“Spaving” may sound like a way to fill in potholes, but it’s actually a term related to your personal finances. This recently-coined portmanteau combines the words “spending” and “saving,” and is based on the belief that you should spend money upfront in order to save more in the long run. There are those who’d argue the opposite, however, claiming that spaving only increases the risk of falling into debt. So, is spaving a panacea for your money woes, or is it just a pitfall that too many gullible people fall victim to? Here’s what you should know and whether you should try it out.
What Is Spaving?
Think of spaving as spending more upfront to lessen the total average cost of each item. For example, you may buy two boxes of cereal to get the third free. Benefits may appear immediately or possibly even years down the line, depending on the purchase. Some critics, however, claim there are no real benefits to be had, and that spaving is no more than a clever marketing tactic that helps the manufacturer far more than it does the consumer.
Common Ways to Spave
One of the most common spaving techniques is spending “X” amount of dollars in order to get free shipping. Let’s say you’re buying a $20 item and need to spend an extra $10 for free shipping — otherwise, shipping will cost you $8. After careful deliberation, you decide to throw in another $20 item, because $40 for two items sounds way better than $28 for just one. This is the perfect encapsulation of spaving; spending more than you were initially intending to in order to lower the cost of each average item.

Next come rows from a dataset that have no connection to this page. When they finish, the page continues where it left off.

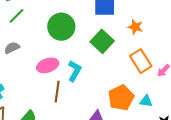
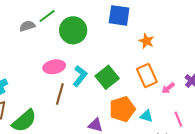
green line: (16, 16) -> (47, 16), moved
green square: (102, 41) -> (107, 77), moved
gray semicircle: (12, 48) -> (27, 26), moved

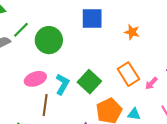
orange star: (146, 41) -> (132, 32), moved

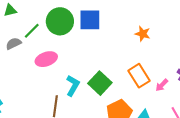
blue square: (92, 19) -> (90, 20), moved
green circle: (49, 40) -> (60, 21), moved
pink ellipse: (35, 79) -> (46, 59), moved

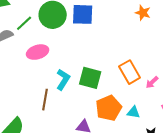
orange star: (143, 34) -> (143, 13), moved
green square: (100, 83) -> (90, 78), turned -30

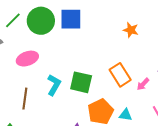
orange star: (143, 13) -> (131, 30), moved
green line: (24, 23) -> (13, 20), moved
brown line: (45, 100) -> (25, 99), moved

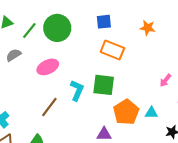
blue square: (71, 19) -> (104, 22), moved, size x0.7
orange rectangle: (120, 75) -> (112, 50), moved, turned -30
brown line: (25, 99) -> (49, 107), turned 35

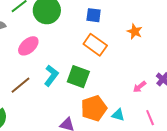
pink ellipse: (48, 67) -> (28, 46), turned -30

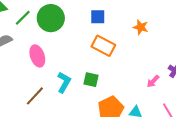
pink ellipse: (28, 46) -> (37, 56), turned -60
green square: (78, 77) -> (91, 80), size x0.7

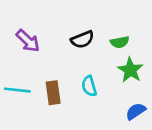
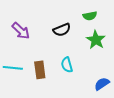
green semicircle: (120, 42) -> (90, 16), moved
green star: (130, 70) -> (96, 40), moved

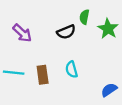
green semicircle: (90, 16) -> (84, 17), moved, turned 112
green star: (96, 40) -> (108, 29), moved

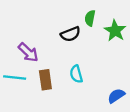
purple arrow: (22, 33) -> (28, 52), moved

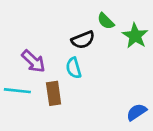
green semicircle: (90, 18) -> (106, 21), turned -56
cyan semicircle: (76, 74) -> (74, 68), moved

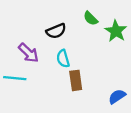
black semicircle: (83, 40) -> (56, 31), moved
brown rectangle: (54, 93) -> (76, 80), moved

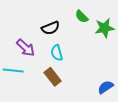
green star: (116, 31) -> (105, 28), turned 30
brown rectangle: (76, 80) -> (53, 77), moved, turned -30

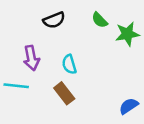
black semicircle: (51, 28) -> (54, 20), moved
purple arrow: (26, 48) -> (31, 58), turned 36

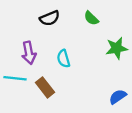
green star: (127, 34) -> (117, 48), moved
brown rectangle: (64, 93) -> (45, 87), moved

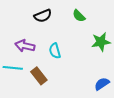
purple arrow: (29, 53) -> (25, 46), turned 114

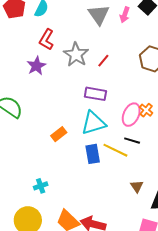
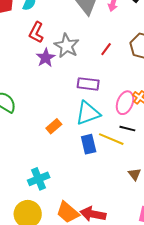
red line: (103, 61) -> (106, 49), moved
purple star: (36, 66) -> (46, 58), moved
cyan cross: (41, 186) -> (39, 179), size x1.5

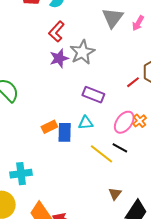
red line: (106, 49) -> (133, 82), moved
cyan triangle: (88, 113) -> (86, 123), size x0.6
blue rectangle: (89, 144) -> (65, 132), moved

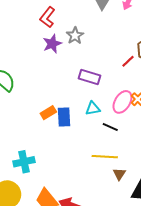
gray star: (82, 52) -> (75, 36), size x0.7
cyan triangle: (86, 123) -> (93, 108), moved
black line: (120, 148) -> (110, 127), moved
yellow line: (102, 154) -> (105, 157), moved, turned -30

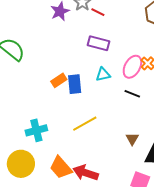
red line: (128, 61) -> (98, 12), moved, turned 72
black line: (110, 127) -> (132, 94), moved
yellow line: (105, 157) -> (85, 124), moved, turned -30

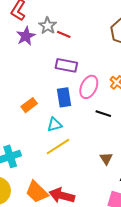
pink ellipse: (132, 67) -> (89, 87), moved
cyan triangle: (103, 74) -> (55, 125), moved
blue rectangle: (75, 84) -> (64, 97), moved

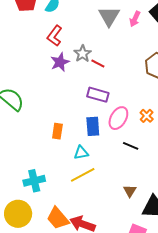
orange rectangle: (29, 105) -> (57, 131), turned -49

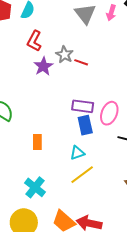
purple rectangle: (98, 95) -> (83, 106), moved
orange rectangle: (57, 131) -> (37, 142), moved
cyan cross: (34, 181) -> (35, 187), turned -30

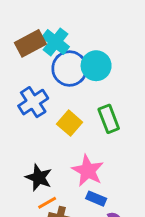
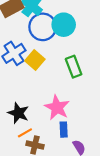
yellow square: (70, 123) -> (35, 60), moved
blue rectangle: (96, 199) -> (64, 130), turned 64

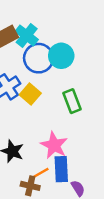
blue rectangle: (64, 130) -> (61, 169), size x1.5
orange line: (25, 133) -> (41, 173), moved

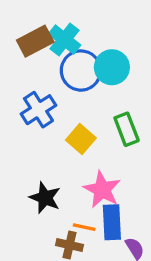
yellow square: (30, 94) -> (81, 139), moved
orange line: (41, 173) -> (84, 227), turned 42

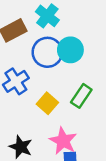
cyan cross: (65, 40) -> (47, 16), moved
green rectangle: (127, 129) -> (81, 96), turned 55

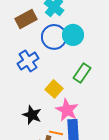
yellow square: (47, 103) -> (54, 89), moved

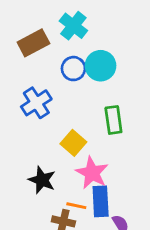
blue circle: (54, 37) -> (73, 69), size x0.7
green rectangle: (82, 73) -> (113, 120), turned -42

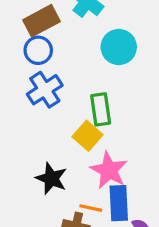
blue circle: (73, 69) -> (38, 50), moved
green rectangle: (113, 120) -> (101, 109), moved

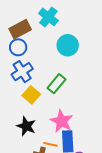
green rectangle: (101, 109) -> (57, 84), turned 48
yellow square: (88, 136) -> (31, 95), moved

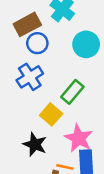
blue circle: (18, 47) -> (37, 43), moved
yellow square: (31, 95) -> (51, 114), moved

Other ways to spave include buying an annual subscription to a streaming service rather than paying monthly, as that lowers the total cost per month. Another method is to pay substantially more money for a high-quality product. In this case, the expectation is that better products last longer, meaning you won’t have to deal with the hassle of replacing flimsier models more frequently.

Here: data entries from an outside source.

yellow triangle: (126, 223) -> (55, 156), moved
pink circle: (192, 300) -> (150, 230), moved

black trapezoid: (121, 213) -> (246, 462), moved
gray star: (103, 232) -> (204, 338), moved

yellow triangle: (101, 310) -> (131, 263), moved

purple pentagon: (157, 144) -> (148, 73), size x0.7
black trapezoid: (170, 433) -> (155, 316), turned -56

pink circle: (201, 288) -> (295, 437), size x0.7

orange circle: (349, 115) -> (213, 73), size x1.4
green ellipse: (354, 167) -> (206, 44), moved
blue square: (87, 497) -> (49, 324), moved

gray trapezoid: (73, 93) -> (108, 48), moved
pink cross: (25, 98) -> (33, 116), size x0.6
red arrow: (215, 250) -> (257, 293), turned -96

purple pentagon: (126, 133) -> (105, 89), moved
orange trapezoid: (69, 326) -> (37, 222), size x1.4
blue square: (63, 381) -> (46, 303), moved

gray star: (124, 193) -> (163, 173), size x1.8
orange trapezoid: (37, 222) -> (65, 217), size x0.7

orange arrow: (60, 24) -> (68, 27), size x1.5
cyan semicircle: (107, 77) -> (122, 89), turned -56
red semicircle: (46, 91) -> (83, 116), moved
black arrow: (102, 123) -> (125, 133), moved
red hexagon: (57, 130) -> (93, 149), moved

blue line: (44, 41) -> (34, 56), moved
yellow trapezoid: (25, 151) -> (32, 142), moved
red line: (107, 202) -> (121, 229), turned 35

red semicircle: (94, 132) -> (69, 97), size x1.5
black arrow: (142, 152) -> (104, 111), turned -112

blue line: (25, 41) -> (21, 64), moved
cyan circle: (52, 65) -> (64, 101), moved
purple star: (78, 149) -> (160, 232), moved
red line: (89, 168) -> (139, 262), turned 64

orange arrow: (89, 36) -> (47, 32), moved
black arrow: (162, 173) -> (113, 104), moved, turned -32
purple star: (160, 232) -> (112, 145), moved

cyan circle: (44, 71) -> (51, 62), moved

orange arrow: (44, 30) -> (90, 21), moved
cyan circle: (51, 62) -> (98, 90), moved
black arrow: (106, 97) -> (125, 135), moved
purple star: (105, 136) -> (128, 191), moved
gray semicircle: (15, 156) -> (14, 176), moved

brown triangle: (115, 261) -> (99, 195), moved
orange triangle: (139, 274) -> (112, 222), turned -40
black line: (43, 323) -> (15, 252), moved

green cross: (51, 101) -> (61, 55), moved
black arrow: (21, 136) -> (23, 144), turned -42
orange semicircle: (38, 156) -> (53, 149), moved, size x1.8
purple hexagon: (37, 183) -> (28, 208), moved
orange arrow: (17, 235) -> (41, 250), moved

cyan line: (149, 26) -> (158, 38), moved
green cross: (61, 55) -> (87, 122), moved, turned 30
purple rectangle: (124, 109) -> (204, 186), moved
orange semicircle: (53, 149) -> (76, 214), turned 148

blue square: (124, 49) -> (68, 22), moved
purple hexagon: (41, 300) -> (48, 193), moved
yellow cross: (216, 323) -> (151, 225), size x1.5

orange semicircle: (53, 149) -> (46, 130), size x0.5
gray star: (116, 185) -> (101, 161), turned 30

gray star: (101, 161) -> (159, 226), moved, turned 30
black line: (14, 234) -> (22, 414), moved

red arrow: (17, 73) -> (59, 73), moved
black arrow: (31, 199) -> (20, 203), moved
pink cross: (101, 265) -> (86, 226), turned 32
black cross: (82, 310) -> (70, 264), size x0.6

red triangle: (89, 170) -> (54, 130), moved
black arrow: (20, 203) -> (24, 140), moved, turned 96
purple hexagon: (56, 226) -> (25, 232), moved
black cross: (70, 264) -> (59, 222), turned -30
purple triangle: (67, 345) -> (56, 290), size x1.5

Many people also unknowingly participate in spaving by taking advantage of retail sales. Retailers often use tactics like “buy one, get one” and “spend X dollars for a free gift,” as it attracts potential customers. Anyone who pulls the trigger on a sale like that is paying more money than they intended now rather than risk paying full price after the sale ends — this too is a form of spacing.
What Are the Drawbacks?
Critics deride spaving as little more than a marketing tactic that forces the consumer to pay more money than they had initially budgeted. Spending that extra $20 to earn free shipping may seem like a win to some, but nobody is forcing you to buy that second item and spend double the original plan. In essence, spaving boils down to a fear of missing out more than anything else, as there are far better alternatives for managing personal finances. Those who spave often are also at risk of developing excessive spending habits, and in extreme cases, spaving can even lead to crippling credit card debt.
Should You Do It?
A lot of financial advisors actually warn against spaving, as the perceived savings rarely add up to a level that makes these purchases worth it. Keep in mind that retailers aren’t trying to help you save money — they’re trying to earn profits.

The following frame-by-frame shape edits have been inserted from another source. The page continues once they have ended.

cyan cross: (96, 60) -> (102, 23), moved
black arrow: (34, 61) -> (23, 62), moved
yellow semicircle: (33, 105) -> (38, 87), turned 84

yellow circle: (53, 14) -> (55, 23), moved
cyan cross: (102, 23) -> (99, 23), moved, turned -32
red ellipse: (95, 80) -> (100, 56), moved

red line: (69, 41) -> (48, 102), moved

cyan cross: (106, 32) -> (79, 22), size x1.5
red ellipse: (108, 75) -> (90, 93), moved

There are certain circumstances where minor levels of spaving are acceptable, especially when it comes to the essentials. Let’s look at toilet paper — maybe one pack isn’t enough to earn free shipping. In this case, you know you’ll need more toilet paper down the line, so adding a second package for free shipping is within the realm of reason.
But when it comes to buying new clothing or a brand new kitchen appliance, don’t allow yourself to be lured in by clever advertising techniques. Just because you see a new shirt on sale for 50% doesn’t mean you need to pull the trigger, as nobody will be forcing you to pay full price for that same shirt after the sale ends. If you find yourself tempted by situations such as these, maybe sleep on it. If you end up pulling the trigger anyway, you should pay with cash if possible, as that eliminates the potential for credit card debt.